I remember the summer of the new year
I am suddenly brought back to when I was 10
When the air smells better, crisp
When I run back into my house
chugging down streams of water
My panting breath hallow against the paper coup
loud burbles of the streams as they travel along their bed
Bubbling over rocks and branches
I let out a final exasperated breath before running back to play
I now wake up, 16, I chase for that similar feeling
Laughter for no cause
Birds chirping to my greetings of good morning
I remember the fall of new year, careless warm courtship
the cold air carries breaths of unspoken words between us
autumn beauty reddens my cheeks, swells my eyes, cracks my lips
my eyes follow the strings of smoke by the incense
It tickles my nose
decorative glistening food laid in front of my ancestors’ portraits
¨Call everyone to eat, koun.
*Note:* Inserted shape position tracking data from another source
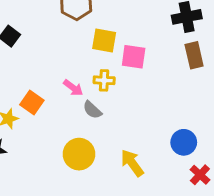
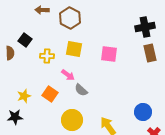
yellow square: (104, 41) -> (74, 49), moved
yellow cross: (104, 80) -> (47, 56), moved
orange square: (32, 102) -> (50, 94), moved

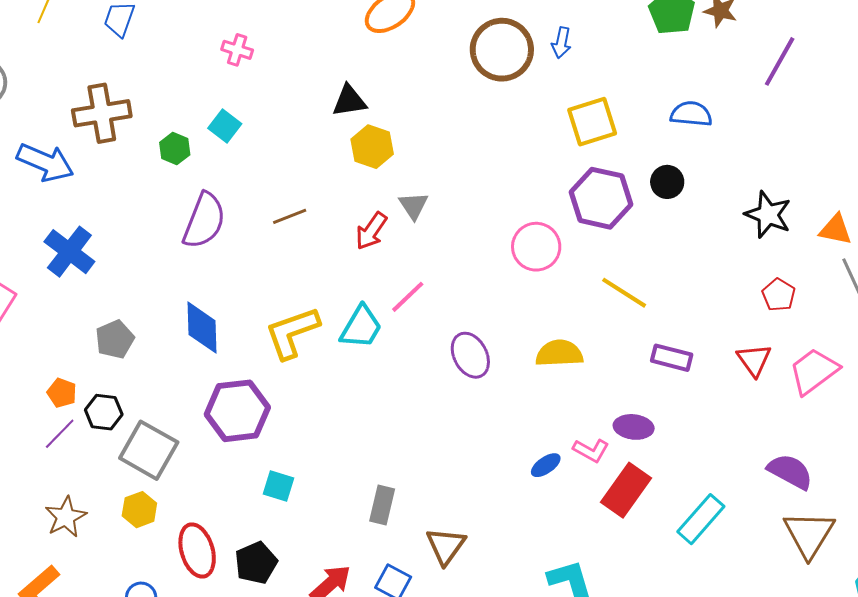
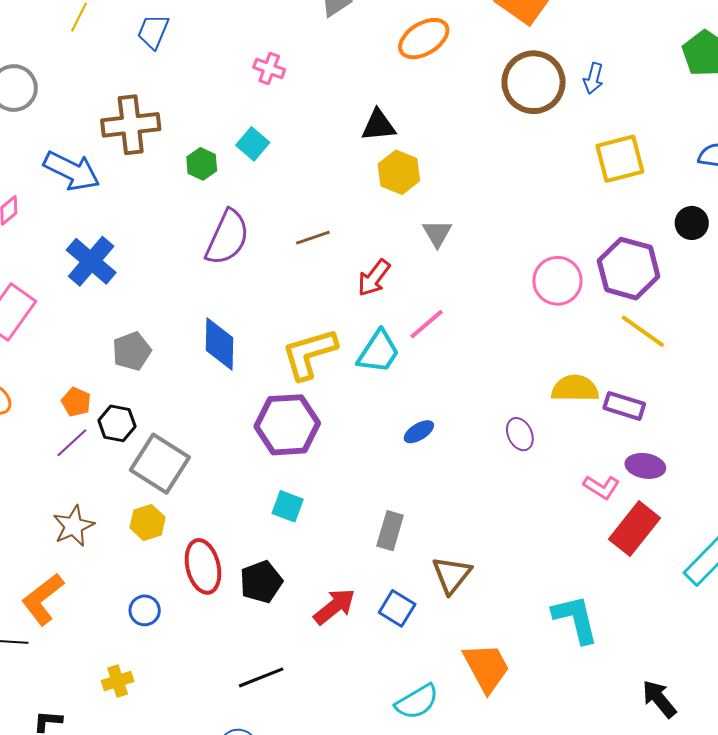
purple hexagon: (601, 198) -> (629, 269), moved
red arrow: (371, 231) -> (374, 278), moved
purple ellipse: (470, 355) -> (520, 434), moved, size x0.7
purple rectangle: (672, 358) -> (624, 406), moved
purple hexagon: (237, 411) -> (287, 425), moved
blue ellipse: (546, 465) -> (419, 432), moved

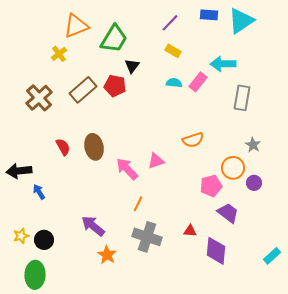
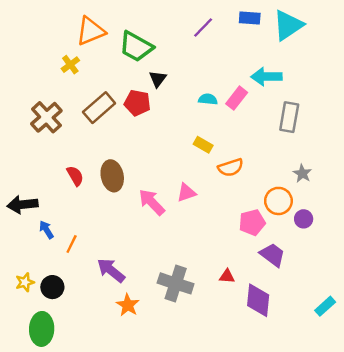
green trapezoid: (114, 39) -> (136, 47), turned 88
yellow rectangle: (173, 51) -> (203, 145), moved
orange line: (138, 204) -> (72, 244), moved

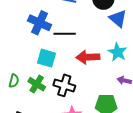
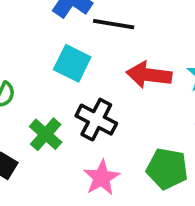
green cross: (37, 84) -> (46, 134), moved

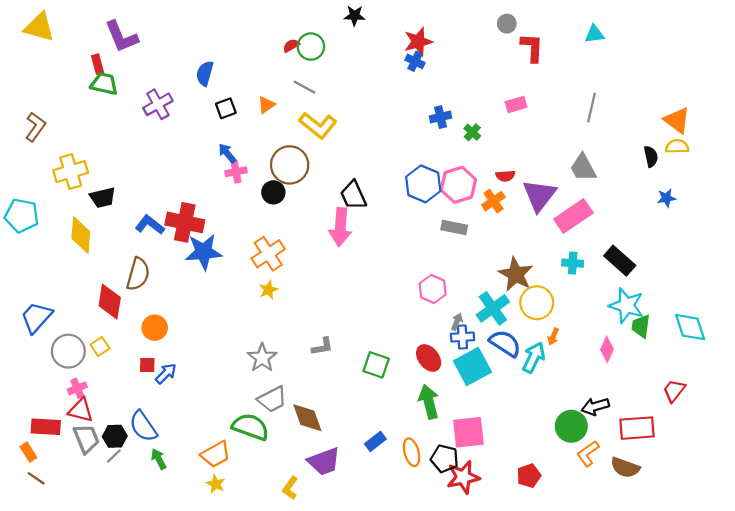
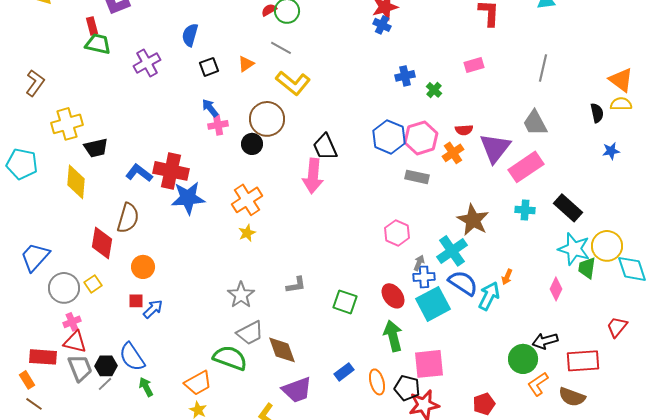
yellow circle: (537, 303) -> (607, 246), moved

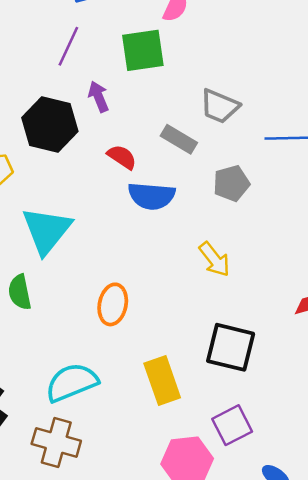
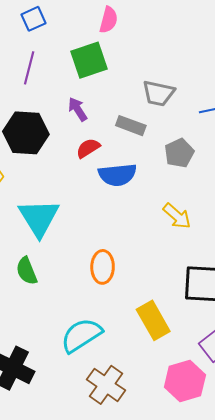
purple arrow: (99, 97) -> (78, 109), moved
red semicircle: (122, 157) -> (88, 148), turned -55
brown cross: (56, 442) -> (106, 385), moved, turned 30

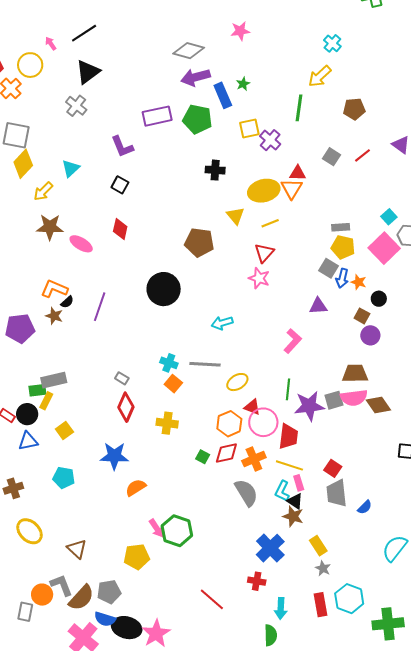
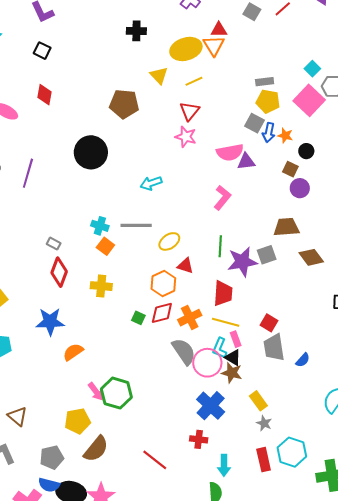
pink semicircle: (354, 398) -> (230, 152), moved
pink circle: (263, 422) -> (207, 363), moved
brown semicircle: (81, 598) -> (96, 449), moved

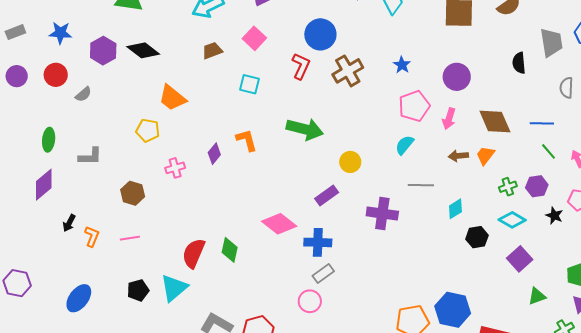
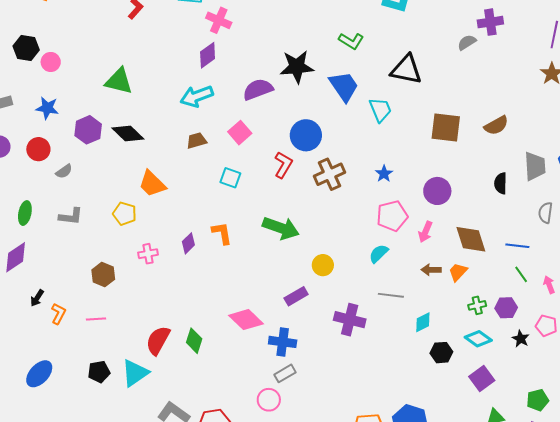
gray L-shape: (90, 156) -> (71, 216), moved

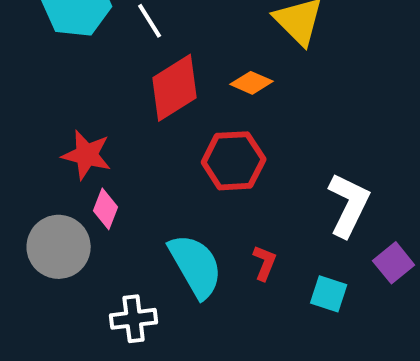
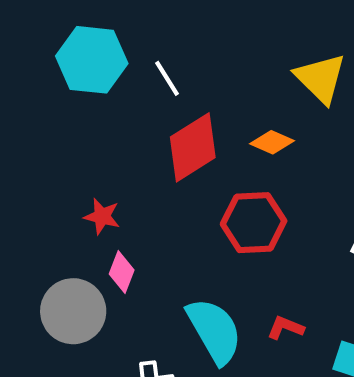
red star: (87, 155) -> (102, 216), size x0.7
red L-shape: (265, 263) -> (285, 328), turned -90

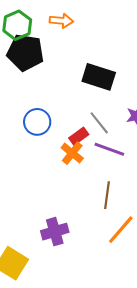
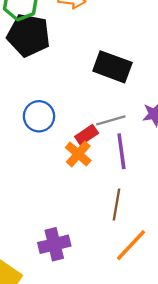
gray line: (99, 123) -> (111, 120), turned -70
purple line: (109, 149) -> (121, 151), turned 60

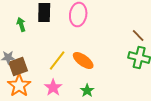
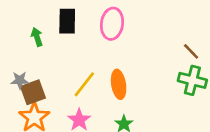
orange ellipse: (83, 60) -> (119, 84), turned 45

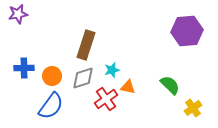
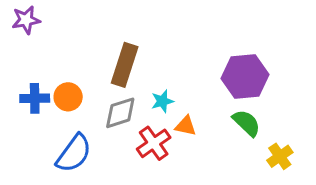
purple hexagon: (187, 31) -> (245, 77), moved
orange circle: (52, 76) -> (68, 97), moved

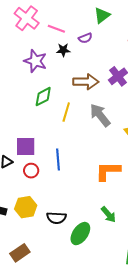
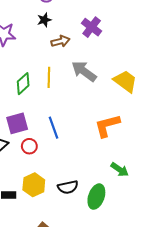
black star: (63, 50) -> (44, 20), moved
brown arrow: (86, 82) -> (60, 41), size x0.7
green diamond: (43, 97) -> (23, 84), moved

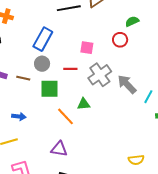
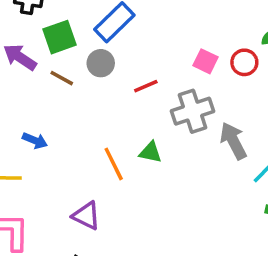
pink square: (87, 48) -> (205, 61), moved
red line: (70, 69) -> (146, 86), turned -40
green square: (49, 89) -> (59, 37), moved, turned -36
Come, come, while the food is warm¨
I gingerly place the incense on to the food with hopeful whispers of great health and prosperity
I was careful in not letting the ashes burn me
the bridges I’ve burn have already left a lingering scent
I left my number line dead
so the ghosts won’t dial me at midnight in their desperate hunger for warmth.

My name is Nophea Vicheth. I am a sixteen-year-old first-generation writer, inspired on finding more depth and inspiration within my cultural root.